> Exercise details
I would like every entry below written out exactly.

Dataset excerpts
___

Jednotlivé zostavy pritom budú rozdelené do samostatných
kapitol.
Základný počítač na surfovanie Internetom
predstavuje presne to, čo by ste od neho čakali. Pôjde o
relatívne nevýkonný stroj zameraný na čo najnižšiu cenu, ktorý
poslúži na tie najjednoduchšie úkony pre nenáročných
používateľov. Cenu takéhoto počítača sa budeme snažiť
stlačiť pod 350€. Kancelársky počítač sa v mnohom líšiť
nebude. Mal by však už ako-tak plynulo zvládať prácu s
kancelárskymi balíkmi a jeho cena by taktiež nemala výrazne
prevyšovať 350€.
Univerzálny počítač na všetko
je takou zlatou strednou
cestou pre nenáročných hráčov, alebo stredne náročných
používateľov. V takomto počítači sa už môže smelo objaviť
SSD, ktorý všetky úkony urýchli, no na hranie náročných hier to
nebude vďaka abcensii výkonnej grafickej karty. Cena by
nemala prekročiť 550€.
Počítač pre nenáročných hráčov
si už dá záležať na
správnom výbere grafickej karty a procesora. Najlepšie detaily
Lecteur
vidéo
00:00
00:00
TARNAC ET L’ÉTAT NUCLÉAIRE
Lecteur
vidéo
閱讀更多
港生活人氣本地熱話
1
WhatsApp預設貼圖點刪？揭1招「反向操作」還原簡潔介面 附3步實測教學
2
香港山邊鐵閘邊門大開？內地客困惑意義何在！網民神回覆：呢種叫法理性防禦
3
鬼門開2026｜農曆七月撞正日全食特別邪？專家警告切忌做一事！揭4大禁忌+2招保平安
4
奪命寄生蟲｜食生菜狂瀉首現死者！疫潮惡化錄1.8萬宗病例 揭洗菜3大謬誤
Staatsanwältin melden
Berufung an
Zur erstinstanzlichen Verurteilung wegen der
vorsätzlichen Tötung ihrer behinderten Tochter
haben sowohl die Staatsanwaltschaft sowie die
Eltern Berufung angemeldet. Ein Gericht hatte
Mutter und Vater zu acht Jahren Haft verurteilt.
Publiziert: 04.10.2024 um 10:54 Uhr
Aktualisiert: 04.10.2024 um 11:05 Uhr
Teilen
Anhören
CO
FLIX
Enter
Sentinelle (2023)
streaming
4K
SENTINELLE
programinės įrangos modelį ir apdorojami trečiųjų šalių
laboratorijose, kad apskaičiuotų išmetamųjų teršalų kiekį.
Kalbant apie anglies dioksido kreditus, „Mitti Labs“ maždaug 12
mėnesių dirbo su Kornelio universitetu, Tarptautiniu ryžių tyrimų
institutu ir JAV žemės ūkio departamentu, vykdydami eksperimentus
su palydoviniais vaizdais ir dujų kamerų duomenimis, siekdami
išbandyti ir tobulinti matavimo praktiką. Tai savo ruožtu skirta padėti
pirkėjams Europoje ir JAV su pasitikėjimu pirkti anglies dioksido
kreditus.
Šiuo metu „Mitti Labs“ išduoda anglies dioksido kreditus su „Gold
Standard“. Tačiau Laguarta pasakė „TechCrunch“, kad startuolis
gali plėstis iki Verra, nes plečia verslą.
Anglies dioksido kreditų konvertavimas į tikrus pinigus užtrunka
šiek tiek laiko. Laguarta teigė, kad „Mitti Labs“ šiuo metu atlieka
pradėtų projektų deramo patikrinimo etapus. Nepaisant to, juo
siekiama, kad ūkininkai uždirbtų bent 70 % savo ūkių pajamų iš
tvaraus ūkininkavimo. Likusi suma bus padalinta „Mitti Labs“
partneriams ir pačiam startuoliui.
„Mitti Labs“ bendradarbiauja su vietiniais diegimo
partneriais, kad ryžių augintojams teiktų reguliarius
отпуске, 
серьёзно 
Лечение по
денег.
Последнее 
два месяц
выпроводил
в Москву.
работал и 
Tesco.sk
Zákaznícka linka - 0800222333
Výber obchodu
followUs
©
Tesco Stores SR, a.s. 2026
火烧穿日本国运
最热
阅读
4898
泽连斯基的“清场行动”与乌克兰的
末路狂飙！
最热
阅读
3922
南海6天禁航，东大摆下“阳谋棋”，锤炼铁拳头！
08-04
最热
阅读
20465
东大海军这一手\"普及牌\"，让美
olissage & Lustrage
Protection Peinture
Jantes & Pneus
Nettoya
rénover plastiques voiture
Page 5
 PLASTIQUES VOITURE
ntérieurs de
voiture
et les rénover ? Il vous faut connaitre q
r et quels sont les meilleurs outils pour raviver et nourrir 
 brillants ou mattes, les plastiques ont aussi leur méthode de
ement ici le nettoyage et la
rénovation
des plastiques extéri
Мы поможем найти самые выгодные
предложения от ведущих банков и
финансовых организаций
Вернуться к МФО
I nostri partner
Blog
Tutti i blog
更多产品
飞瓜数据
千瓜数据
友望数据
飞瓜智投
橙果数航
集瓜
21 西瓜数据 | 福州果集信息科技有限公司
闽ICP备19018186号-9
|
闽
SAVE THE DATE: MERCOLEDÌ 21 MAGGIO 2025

___

> Solution
Jednotlivé zostavy pritom budú rozdelené do samostatných
kapitol.
Základný počítač na surfovanie Internetom
predstavuje presne to, čo by ste od neho čakali. Pôjde o
relatívne nevýkonný stroj zameraný na čo najnižšiu cenu, ktorý
poslúži na tie najjednoduchšie úkony pre nenáročných
používateľov. Cenu takéhoto počítača sa budeme snažiť
stlačiť pod 350€. Kancelársky počítač sa v mnohom líšiť
nebude. Mal by však už ako-tak plynulo zvládať prácu s
kancelárskymi balíkmi a jeho cena by taktiež nemala výrazne
prevyšovať 350€.
Univerzálny počítač na všetko
je takou zlatou strednou
cestou pre nenáročných hráčov, alebo stredne náročných
používateľov. V takomto počítači sa už môže smelo objaviť
SSD, ktorý všetky úkony urýchli, no na hranie náročných hier to
nebude vďaka abcensii výkonnej grafickej karty. Cena by
nemala prekročiť 550€.
Počítač pre nenáročných hráčov
si už dá záležať na
správnom výbere grafickej karty a procesora. Najlepšie detaily
Lecteur
vidéo
00:00
00:00
TARNAC ET L’ÉTAT NUCLÉAIRE
Lecteur
vidéo
閱讀更多
港生活人氣本地熱話
1
WhatsApp預設貼圖點刪？揭1招「反向操作」還原簡潔介面 附3步實測教學
2
香港山邊鐵閘邊門大開？內地客困惑意義何在！網民神回覆：呢種叫法理性防禦
3
鬼門開2026｜農曆七月撞正日全食特別邪？專家警告切忌做一事！揭4大禁忌+2招保平安
4
奪命寄生蟲｜食生菜狂瀉首現死者！疫潮惡化錄1.8萬宗病例 揭洗菜3大謬誤
Staatsanwältin melden
Berufung an
Zur erstinstanzlichen Verurteilung wegen der
vorsätzlichen Tötung ihrer behinderten Tochter
haben sowohl die Staatsanwaltschaft sowie die
Eltern Berufung angemeldet. Ein Gericht hatte
Mutter und Vater zu acht Jahren Haft verurteilt.
Publiziert: 04.10.2024 um 10:54 Uhr
Aktualisiert: 04.10.2024 um 11:05 Uhr
Teilen
Anhören
CO
FLIX
Enter
Sentinelle (2023)
streaming
4K
SENTINELLE
programinės įrangos modelį ir apdorojami trečiųjų šalių
laboratorijose, kad apskaičiuotų išmetamųjų teršalų kiekį.
Kalbant apie anglies dioksido kreditus, „Mitti Labs“ maždaug 12
mėnesių dirbo su Kornelio universitetu, Tarptautiniu ryžių tyrimų
institutu ir JAV žemės ūkio departamentu, vykdydami eksperimentus
su palydoviniais vaizdais ir dujų kamerų duomenimis, siekdami
išbandyti ir tobulinti matavimo praktiką. Tai savo ruožtu skirta padėti
pirkėjams Europoje ir JAV su pasitikėjimu pirkti anglies dioksido
kreditus.
Šiuo metu „Mitti Labs“ išduoda anglies dioksido kreditus su „Gold
Standard“. Tačiau Laguarta pasakė „TechCrunch“, kad startuolis
gali plėstis iki Verra, nes plečia verslą.
Anglies dioksido kreditų konvertavimas į tikrus pinigus užtrunka
šiek tiek laiko. Laguarta teigė, kad „Mitti Labs“ šiuo metu atlieka
pradėtų projektų deramo patikrinimo etapus. Nepaisant to, juo
siekiama, kad ūkininkai uždirbtų bent 70 % savo ūkių pajamų iš
tvaraus ūkininkavimo. Likusi suma bus padalinta „Mitti Labs“
partneriams ir pačiam startuoliui.
„Mitti Labs“ bendradarbiauja su vietiniais diegimo
partneriais, kad ryžių augintojams teiktų reguliarius
отпуске, 
серьёзно 
Лечение по
денег.
Последнее 
два месяц
выпроводил
в Москву.
работал и 
Tesco.sk
Zákaznícka linka - 0800222333
Výber obchodu
followUs
©
Tesco Stores SR, a.s. 2026
火烧穿日本国运
最热
阅读
4898
泽连斯基的“清场行动”与乌克兰的
末路狂飙！
最热
阅读
3922
南海6天禁航，东大摆下“阳谋棋”，锤炼铁拳头！
08-04
最热
阅读
20465
东大海军这一手\"普及牌\"，让美
olissage & Lustrage
Protection Peinture
Jantes & Pneus
Nettoya
rénover plastiques voiture
Page 5
 PLASTIQUES VOITURE
ntérieurs de
voiture
et les rénover ? Il vous faut connaitre q
r et quels sont les meilleurs outils pour raviver et nourrir 
 brillants ou mattes, les plastiques ont aussi leur méthode de
ement ici le nettoyage et la
rénovation
des plastiques extéri
Мы поможем найти самые выгодные
предложения от ведущих банков и
финансовых организаций
Вернуться к МФО
I nostri partner
Blog
Tutti i blog
更多产品
飞瓜数据
千瓜数据
友望数据
飞瓜智投
橙果数航
集瓜
21 西瓜数据 | 福州果集信息科技有限公司
闽ICP备19018186号-9
|
闽
SAVE THE DATE: MERCOLEDÌ 21 MAGGIO 2025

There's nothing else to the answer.